_Exercise materials_
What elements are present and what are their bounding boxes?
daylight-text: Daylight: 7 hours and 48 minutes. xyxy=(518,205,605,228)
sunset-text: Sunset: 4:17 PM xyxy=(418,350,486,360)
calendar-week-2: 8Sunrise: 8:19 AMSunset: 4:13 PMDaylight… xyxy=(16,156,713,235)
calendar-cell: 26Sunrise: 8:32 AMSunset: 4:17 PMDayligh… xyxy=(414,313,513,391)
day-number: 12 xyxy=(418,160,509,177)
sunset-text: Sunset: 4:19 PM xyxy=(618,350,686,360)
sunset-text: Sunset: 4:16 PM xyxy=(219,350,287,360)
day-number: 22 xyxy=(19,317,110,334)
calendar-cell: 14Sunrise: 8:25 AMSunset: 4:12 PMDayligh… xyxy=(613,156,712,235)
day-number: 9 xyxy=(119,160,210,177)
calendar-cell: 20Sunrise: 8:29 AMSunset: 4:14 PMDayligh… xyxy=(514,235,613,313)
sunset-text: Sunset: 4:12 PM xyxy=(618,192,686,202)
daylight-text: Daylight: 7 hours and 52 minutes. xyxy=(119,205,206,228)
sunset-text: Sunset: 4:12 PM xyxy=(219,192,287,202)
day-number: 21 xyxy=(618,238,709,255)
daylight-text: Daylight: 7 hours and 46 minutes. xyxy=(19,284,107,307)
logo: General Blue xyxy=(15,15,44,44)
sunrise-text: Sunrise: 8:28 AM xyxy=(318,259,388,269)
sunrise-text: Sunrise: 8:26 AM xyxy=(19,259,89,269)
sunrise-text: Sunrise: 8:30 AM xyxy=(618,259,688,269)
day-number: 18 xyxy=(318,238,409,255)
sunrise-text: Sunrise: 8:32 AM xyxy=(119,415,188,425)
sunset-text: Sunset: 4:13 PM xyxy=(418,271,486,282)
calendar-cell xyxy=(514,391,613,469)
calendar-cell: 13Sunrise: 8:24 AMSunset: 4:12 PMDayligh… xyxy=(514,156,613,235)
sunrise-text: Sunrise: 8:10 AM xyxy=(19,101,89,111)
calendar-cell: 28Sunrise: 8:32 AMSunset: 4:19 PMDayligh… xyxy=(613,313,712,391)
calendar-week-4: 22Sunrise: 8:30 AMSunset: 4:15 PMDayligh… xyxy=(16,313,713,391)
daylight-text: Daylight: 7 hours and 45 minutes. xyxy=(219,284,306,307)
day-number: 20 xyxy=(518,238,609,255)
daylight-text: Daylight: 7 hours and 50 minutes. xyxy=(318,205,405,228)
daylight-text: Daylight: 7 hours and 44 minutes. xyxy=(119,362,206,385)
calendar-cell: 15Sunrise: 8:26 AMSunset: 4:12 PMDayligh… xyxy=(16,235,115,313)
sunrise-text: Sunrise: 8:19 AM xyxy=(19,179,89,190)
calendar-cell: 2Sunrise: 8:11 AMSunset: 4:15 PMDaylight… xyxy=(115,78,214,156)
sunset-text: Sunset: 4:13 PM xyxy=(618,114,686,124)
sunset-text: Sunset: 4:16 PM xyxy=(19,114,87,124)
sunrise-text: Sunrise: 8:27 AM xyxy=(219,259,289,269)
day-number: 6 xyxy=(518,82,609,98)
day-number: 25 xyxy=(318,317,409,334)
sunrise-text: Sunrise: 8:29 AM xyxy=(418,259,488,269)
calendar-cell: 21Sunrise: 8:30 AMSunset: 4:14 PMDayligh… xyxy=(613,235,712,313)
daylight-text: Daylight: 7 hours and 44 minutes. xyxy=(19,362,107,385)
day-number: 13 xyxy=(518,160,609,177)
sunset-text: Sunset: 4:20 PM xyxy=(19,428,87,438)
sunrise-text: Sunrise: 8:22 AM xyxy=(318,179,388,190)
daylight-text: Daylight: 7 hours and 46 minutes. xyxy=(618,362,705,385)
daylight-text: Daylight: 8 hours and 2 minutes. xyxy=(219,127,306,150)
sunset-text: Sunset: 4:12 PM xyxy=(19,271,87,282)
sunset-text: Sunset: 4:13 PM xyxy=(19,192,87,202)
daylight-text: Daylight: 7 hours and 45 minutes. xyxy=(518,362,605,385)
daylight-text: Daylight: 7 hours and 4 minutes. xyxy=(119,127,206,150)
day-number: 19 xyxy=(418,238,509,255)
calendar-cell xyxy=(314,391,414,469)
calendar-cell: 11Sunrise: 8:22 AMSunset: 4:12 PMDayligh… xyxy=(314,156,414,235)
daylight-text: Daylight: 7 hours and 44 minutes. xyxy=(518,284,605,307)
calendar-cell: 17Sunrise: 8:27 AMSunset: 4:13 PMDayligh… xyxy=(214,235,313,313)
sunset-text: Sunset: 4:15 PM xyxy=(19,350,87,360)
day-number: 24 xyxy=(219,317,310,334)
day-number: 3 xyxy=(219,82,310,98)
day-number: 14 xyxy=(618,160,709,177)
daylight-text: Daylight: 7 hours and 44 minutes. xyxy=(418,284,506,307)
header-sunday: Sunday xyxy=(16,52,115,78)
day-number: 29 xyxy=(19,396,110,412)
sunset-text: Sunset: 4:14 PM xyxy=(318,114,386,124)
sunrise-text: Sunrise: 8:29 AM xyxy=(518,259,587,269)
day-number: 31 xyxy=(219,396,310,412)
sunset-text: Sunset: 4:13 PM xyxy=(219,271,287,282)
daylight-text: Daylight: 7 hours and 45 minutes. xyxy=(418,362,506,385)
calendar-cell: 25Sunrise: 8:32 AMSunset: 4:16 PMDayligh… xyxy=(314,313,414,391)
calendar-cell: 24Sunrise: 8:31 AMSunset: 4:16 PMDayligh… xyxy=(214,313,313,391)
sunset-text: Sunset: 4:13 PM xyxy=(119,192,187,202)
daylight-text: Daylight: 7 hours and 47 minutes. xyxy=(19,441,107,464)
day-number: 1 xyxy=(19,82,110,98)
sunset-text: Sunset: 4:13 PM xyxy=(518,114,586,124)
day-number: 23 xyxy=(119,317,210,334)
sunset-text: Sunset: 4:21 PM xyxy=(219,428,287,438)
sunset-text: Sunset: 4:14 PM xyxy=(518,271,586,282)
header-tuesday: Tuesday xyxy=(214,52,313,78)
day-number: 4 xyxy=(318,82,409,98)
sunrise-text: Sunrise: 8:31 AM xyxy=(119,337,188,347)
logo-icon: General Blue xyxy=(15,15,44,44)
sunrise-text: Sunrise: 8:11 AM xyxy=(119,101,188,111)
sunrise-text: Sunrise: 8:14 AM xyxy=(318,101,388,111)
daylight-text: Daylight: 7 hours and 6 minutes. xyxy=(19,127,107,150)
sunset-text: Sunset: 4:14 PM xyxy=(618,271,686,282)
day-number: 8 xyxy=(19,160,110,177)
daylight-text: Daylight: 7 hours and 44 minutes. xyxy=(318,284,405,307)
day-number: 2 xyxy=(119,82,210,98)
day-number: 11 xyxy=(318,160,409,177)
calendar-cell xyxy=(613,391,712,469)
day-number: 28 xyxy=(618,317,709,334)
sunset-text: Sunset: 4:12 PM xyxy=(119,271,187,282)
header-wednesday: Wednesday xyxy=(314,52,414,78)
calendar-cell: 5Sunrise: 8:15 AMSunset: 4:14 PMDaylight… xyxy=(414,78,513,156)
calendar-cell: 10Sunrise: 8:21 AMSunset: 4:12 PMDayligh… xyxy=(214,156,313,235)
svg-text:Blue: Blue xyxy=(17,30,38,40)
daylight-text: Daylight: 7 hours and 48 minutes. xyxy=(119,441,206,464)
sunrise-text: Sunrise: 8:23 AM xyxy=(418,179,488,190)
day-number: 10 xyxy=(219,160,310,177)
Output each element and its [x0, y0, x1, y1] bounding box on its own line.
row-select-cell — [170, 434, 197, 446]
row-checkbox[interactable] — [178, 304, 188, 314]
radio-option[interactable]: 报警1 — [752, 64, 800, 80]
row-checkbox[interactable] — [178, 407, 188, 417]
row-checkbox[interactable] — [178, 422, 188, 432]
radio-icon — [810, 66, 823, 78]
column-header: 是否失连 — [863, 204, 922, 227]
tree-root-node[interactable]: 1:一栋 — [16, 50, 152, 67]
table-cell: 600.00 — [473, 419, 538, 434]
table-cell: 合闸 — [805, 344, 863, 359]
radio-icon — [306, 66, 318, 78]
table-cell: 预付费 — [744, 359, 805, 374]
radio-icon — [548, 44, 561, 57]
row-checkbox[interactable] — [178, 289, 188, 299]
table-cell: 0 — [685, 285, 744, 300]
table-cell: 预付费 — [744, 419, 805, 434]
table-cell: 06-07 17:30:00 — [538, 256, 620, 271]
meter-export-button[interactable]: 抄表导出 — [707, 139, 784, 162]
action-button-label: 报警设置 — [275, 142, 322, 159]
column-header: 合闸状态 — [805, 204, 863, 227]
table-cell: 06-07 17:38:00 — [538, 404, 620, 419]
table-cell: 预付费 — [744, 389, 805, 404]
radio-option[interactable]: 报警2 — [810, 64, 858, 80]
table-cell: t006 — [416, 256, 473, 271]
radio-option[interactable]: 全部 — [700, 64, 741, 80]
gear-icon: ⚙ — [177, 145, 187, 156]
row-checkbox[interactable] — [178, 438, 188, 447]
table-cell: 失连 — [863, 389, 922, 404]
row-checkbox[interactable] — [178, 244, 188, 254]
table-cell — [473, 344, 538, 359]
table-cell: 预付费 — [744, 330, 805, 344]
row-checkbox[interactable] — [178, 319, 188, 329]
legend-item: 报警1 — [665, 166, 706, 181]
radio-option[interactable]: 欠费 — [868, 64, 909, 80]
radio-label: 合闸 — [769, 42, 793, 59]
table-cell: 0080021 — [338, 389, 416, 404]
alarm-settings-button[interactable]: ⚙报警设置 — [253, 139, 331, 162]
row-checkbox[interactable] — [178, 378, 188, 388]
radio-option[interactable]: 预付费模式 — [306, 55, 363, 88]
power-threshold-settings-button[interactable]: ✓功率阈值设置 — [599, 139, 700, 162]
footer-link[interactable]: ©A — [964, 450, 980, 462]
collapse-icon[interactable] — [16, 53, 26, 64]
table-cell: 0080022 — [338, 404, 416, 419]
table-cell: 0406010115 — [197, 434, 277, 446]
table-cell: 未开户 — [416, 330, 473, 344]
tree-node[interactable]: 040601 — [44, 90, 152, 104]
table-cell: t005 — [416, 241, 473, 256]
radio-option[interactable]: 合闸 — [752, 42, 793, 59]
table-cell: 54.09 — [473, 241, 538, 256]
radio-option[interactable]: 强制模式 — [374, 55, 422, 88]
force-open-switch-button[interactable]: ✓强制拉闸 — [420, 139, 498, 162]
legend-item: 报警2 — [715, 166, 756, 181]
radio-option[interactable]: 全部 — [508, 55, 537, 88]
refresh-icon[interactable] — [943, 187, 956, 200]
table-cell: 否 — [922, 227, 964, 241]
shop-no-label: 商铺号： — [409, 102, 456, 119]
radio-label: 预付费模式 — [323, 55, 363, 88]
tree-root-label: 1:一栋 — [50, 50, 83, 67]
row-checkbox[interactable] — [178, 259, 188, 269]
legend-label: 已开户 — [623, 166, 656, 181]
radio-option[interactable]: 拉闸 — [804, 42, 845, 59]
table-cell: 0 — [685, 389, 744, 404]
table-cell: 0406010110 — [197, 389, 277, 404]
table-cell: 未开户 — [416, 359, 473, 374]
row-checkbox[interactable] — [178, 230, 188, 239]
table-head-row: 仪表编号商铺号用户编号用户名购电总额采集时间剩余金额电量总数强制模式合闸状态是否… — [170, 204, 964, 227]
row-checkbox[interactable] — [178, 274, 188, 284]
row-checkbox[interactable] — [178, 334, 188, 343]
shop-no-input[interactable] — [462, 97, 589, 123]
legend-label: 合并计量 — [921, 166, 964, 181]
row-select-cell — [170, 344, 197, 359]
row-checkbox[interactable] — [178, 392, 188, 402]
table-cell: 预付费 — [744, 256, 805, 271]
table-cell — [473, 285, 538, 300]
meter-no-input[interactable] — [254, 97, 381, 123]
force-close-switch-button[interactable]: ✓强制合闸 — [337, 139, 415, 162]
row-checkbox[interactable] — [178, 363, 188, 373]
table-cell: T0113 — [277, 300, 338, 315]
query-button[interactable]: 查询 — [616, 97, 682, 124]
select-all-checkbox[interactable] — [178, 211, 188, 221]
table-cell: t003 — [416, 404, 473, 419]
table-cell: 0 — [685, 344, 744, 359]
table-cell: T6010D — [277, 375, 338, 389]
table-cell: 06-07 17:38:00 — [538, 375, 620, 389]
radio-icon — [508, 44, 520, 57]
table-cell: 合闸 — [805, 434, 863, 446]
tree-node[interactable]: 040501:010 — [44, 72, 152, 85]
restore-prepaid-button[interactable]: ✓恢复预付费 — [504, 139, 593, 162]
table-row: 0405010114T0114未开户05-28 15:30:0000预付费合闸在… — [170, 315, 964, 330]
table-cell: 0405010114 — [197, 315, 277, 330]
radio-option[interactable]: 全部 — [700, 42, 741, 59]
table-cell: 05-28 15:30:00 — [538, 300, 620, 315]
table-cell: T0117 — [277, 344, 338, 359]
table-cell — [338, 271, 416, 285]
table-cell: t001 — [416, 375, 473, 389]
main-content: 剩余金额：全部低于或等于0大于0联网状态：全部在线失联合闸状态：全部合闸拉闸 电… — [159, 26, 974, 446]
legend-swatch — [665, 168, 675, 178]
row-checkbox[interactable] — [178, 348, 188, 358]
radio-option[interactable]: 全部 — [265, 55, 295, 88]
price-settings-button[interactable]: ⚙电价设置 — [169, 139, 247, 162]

_Directions for this task_
Answer with the count alone: how many lines in the data above have "bounding" in them?

_Exercise result_
2